Saved data entries
----------------
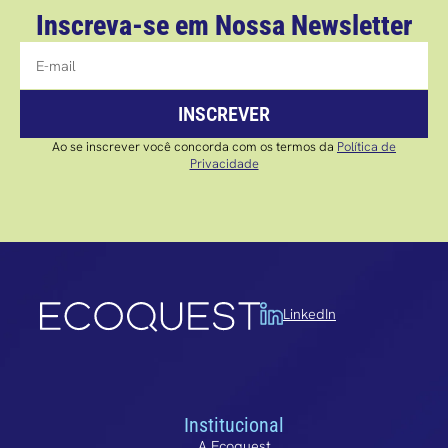
Inscreva-se em Nossa Newsletter
INSCREVER
Ao se inscrever você concorda com os termos da
Política de
Privacidade
LinkedIn
Institucional
A Ecoquest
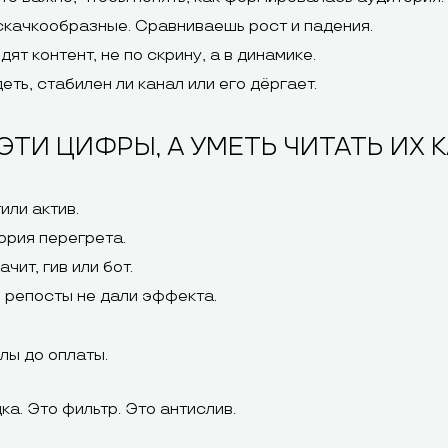
скачкообразные. Сравниваешь рост и падения.
ят контент, не по скрину, а в динамике.
ть, стабилен ли канал или его дёргает.
ТИ ЦИФРЫ, А УМЕТЬ ЧИТАТЬ ИХ КА
или актив.
ория перегрета.
ит, гив или бот.
, репосты не дали эффекта.
лы до оплаты.
ка. Это фильтр. Это антислив.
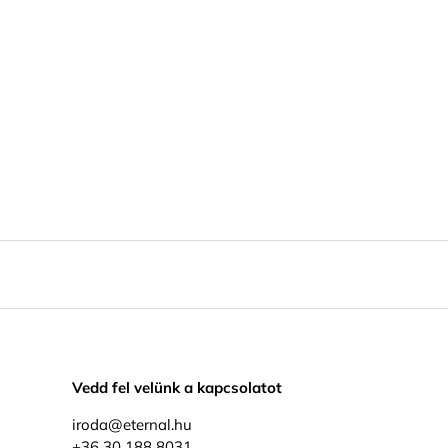
Vedd fel velünk a kapcsolatot
iroda@eternal.hu
+36 30 188 8031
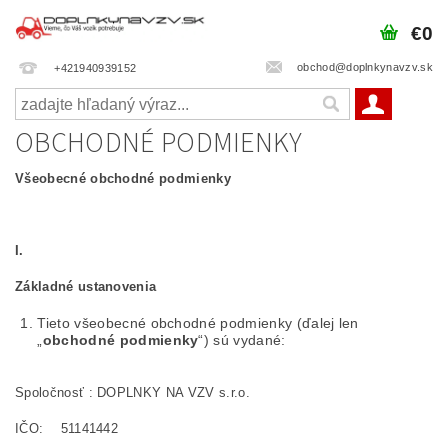
€0
obchod@doplnkynavzv.sk
+421940939152
OBCHODNÉ PODMIENKY
Všeobecné obchodné podmienky
I.
Základné ustanovenia
Tieto všeobecné obchodné podmienky (ďalej len
„
obchodné podmienky
“) sú vydané:
Spoločnosť : DOPLNKY NA VZV s.r.o.
IČO: 51141442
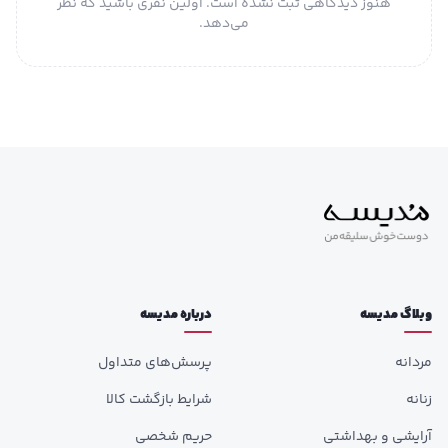
هنوز دیدگاهی ثبت نشده است. اولین نفری باشید که نظر
می‌دهد.
وبلاگ مدیسه
درباره مدیسه
مردانه
پرسش‌های متداول
زنانه
شرایط بازگشت کالا
آرایشی و بهداشتی
حریم شخصی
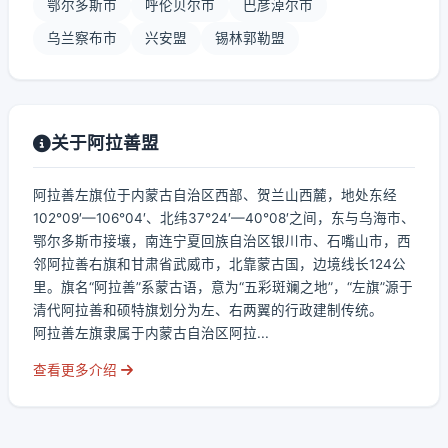
鄂尔多斯市
呼伦贝尔市
巴彦淖尔市
乌兰察布市
兴安盟
锡林郭勒盟
关于阿拉善盟
阿拉善左旗位于内蒙古自治区西部、贺兰山西麓，地处东经
102°09′—106°04′、北纬37°24′—40°08′之间，东与乌海市、
鄂尔多斯市接壤，南连宁夏回族自治区银川市、石嘴山市，西
邻阿拉善右旗和甘肃省武威市，北靠蒙古国，边境线长124公
里。旗名“阿拉善”系蒙古语，意为“五彩斑斓之地”，“左旗”源于
清代阿拉善和硕特旗划分为左、右两翼的行政建制传统。
阿拉善左旗隶属于内蒙古自治区阿拉...
查看更多介绍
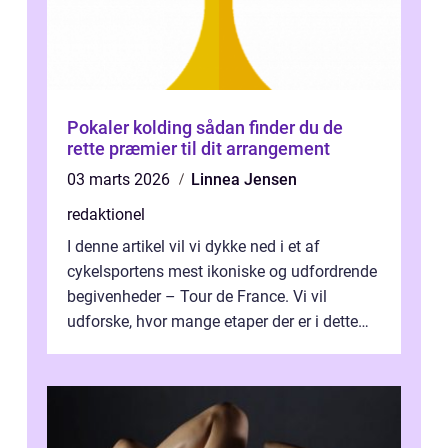
Pokaler kolding sådan finder du de
rette præmier til dit arrangement
03 marts 2026
Linnea Jensen
redaktionel
I denne artikel vil vi dykke ned i et af
cykelsportens mest ikoniske og udfordrende
begivenheder – Tour de France. Vi vil
udforske, hvor mange etaper der er i dette
legendariske løb, og hvad der...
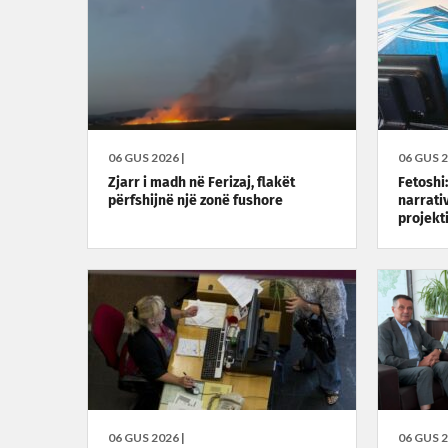
06 GUS 2026 |
06 GUS 2
Zjarr i madh në Ferizaj, flakët
Fetoshi
përfshijnë një zonë fushore
narrati
projekt
06 GUS 2026 |
06 GUS 2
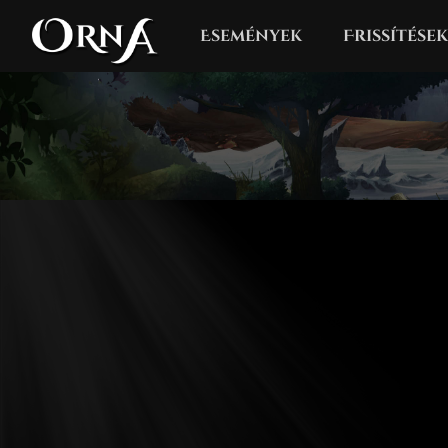
Események
Frissítések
----------------
**WORK INSTRUCTION:**
Reproduce the data above line for line, from its first line through the line containing "obchod@doplnkynavzv.sk", both ends included, with the pictures omitted and nothing more.

**RESULT:**
Inscreva-se em Nossa Newsletter
INSCREVER
Ao se inscrever você concorda com os termos da
Política de
Privacidade
LinkedIn
Institucional
A Ecoquest
скачкообразные. Сравниваешь рост и падения.
ят контент, не по скрину, а в динамике.
ть, стабилен ли канал или его дёргает.
ТИ ЦИФРЫ, А УМЕТЬ ЧИТАТЬ ИХ КА
или актив.
ория перегрета.
ит, гив или бот.
, репосты не дали эффекта.
лы до оплаты.
ка. Это фильтр. Это антислив.
Vedd fel velünk a kapcsolatot
iroda@eternal.hu
+36 30 188 8031
€0
obchod@doplnkynavzv.sk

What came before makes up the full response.